— EXERCISE MATERIALS —
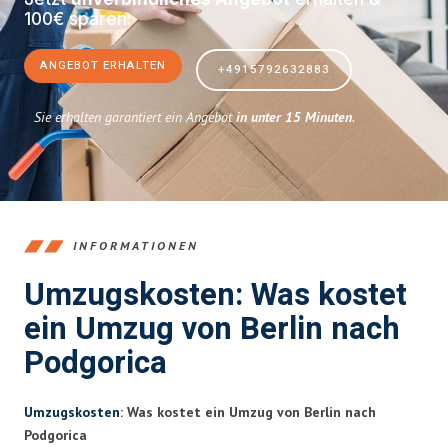
100€ sparen:
ANGEBOT ERHALTEN
+4915792632883
Sie erhalten garantiert ein Angebot
in unter 15 Minuten
.
INFORMATIONEN
Umzugskosten: Was kostet
ein Umzug von Berlin nach
Podgorica
Umzugskosten
: Was kostet ein Umzug von Berlin nach
Podgorica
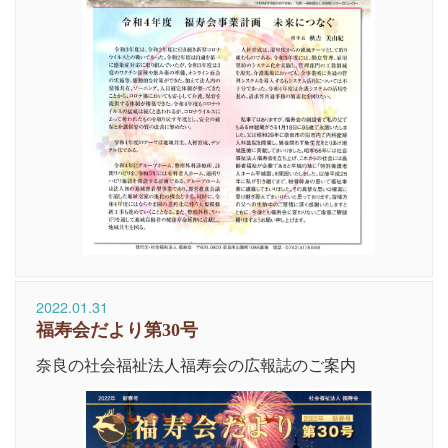
2022.01.31
福寿会だより第30号
奈良の社会福祉法人福寿会の広報誌のご案内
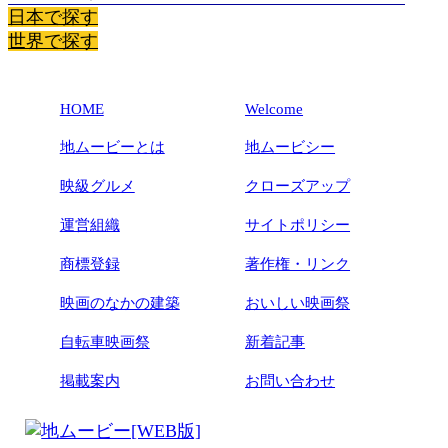
日本で探す
世界で探す
HOME
Welcome
地ムービーとは
地ムービシー
映級グルメ
クローズアップ
運営組織
サイトポリシー
商標登録
著作権・リンク
映画のなかの建築
おいしい映画祭
自転車映画祭
新着記事
掲載案内
お問い合わせ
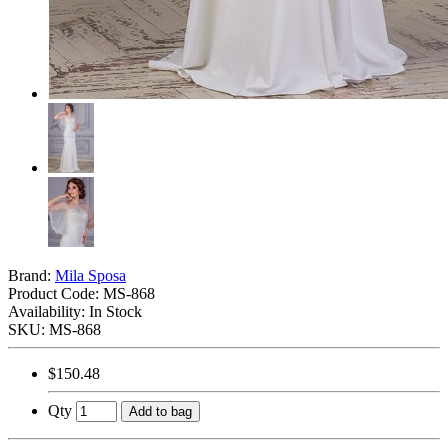
Brand:
Mila Sposa
Product Code:
MS-868
Availability: In Stock
SKU: MS-868
$150.48
Qty
Add to bag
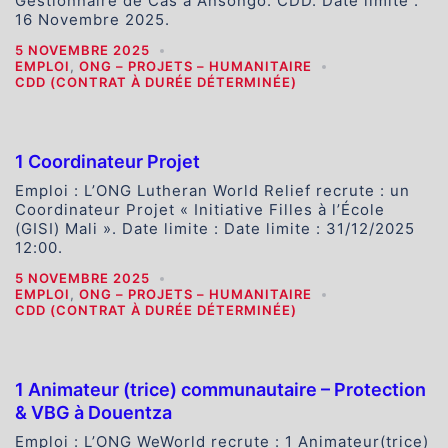
Gestionnaire de Cas à Ansongo. CDD. Date limite :
16 Novembre 2025.
5 NOVEMBRE 2025
EMPLOI
,
ONG – PROJETS – HUMANITAIRE
CDD (CONTRAT À DURÉE DÉTERMINÉE)
1 Coordinateur Projet
Emploi : L’ONG Lutheran World Relief recrute : un
Coordinateur Projet « Initiative Filles à l’École
(GISI) Mali ». Date limite : Date limite : 31/12/2025
12:00.
5 NOVEMBRE 2025
EMPLOI
,
ONG – PROJETS – HUMANITAIRE
CDD (CONTRAT À DURÉE DÉTERMINÉE)
1 Animateur (trice) communautaire – Protection
& VBG à Douentza
Emploi : L’ONG WeWorld recrute : 1 Animateur(trice)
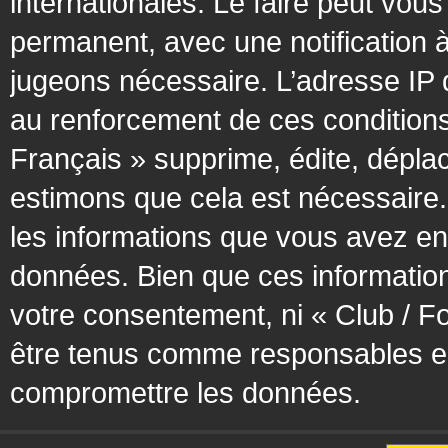
internationales. Le faire peut vo
permanent, avec une notification à
jugeons nécessaire. L’adresse IP 
au renforcement de ces condition
Français » supprime, édite, déplac
estimons que cela est nécessaire. 
les informations que vous avez en
données. Bien que ces information
votre consentement, ni « Club / F
être tenus comme responsables en 
compromettre les données.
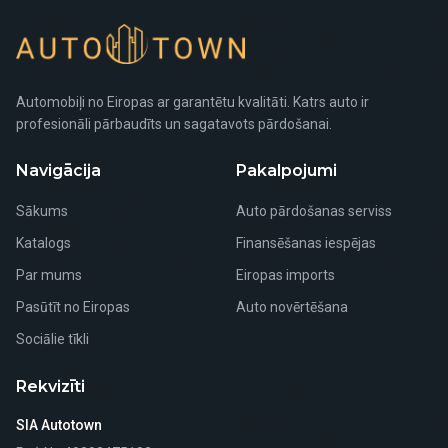
Automobiļi no Eiropas ar garantētu kvalitāti. Katrs auto ir
profesionāli pārbaudīts un sagatavots pārdošanai.
Navigācija
Pakalpojumi
Sākums
Auto pārdošanas serviss
Katalogs
Finansēšanas iespējas
Par mums
Eiropas imports
Pasūtīt no Eiropas
Auto novērtēšana
Sociālie tīkli
Rekvizīti
SIA Autotown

— TASK DETAILS —
For the material above, give every line again exactly and leave out the pictures.

— EXERCISE RESPONSE —
100€ sparen:
ANGEBOT ERHALTEN
+4915792632883
Sie erhalten garantiert ein Angebot
in unter 15 Minuten
.
INFORMATIONEN
Umzugskosten: Was kostet
ein Umzug von Berlin nach
Podgorica
Umzugskosten
: Was kostet ein Umzug von Berlin nach
Podgorica
2022.01.31
福寿会だより第30号
奈良の社会福祉法人福寿会の広報誌のご案内
日本で探す
世界で探す
HOME
Welcome
地ムービーとは
地ムービシー
映級グルメ
クローズアップ
運営組織
サイトポリシー
商標登録
著作権・リンク
映画のなかの建築
おいしい映画祭
自転車映画祭
新着記事
掲載案内
お問い合わせ
Brand:
Mila Sposa
Product Code:
MS-868
Availability: In Stock
SKU: MS-868
$150.48
Qty
Add to bag
Gestionnaire de Cas à Ansongo. CDD. Date limite :
16 Novembre 2025.
5 NOVEMBRE 2025
EMPLOI
,
ONG – PROJETS – HUMANITAIRE
CDD (CONTRAT À DURÉE DÉTERMINÉE)
1 Coordinateur Projet
Emploi : L’ONG Lutheran World Relief recrute : un
Coordinateur Projet « Initiative Filles à l’École
(GISI) Mali ». Date limite : Date limite : 31/12/2025
12:00.
5 NOVEMBRE 2025
EMPLOI
,
ONG – PROJETS – HUMANITAIRE
CDD (CONTRAT À DURÉE DÉTERMINÉE)
1 Animateur (trice) communautaire – Protection
& VBG à Douentza
Emploi : L’ONG WeWorld recrute : 1 Animateur(trice)
internationales. Le faire peut vo
permanent, avec une notification à
jugeons nécessaire. L’adresse IP 
au renforcement de ces condition
Français » supprime, édite, déplac
estimons que cela est nécessaire. 
les informations que vous avez en
données. Bien que ces information
votre consentement, ni « Club / F
être tenus comme responsables en 
compromettre les données.
Automobiļi no Eiropas ar garantētu kvalitāti. Katrs auto ir
profesionāli pārbaudīts un sagatavots pārdošanai.
Navigācija
Pakalpojumi
Sākums
Auto pārdošanas serviss
Katalogs
Finansēšanas iespējas
Par mums
Eiropas imports
Pasūtīt no Eiropas
Auto novērtēšana
Sociālie tīkli
Rekvizīti
SIA Autotown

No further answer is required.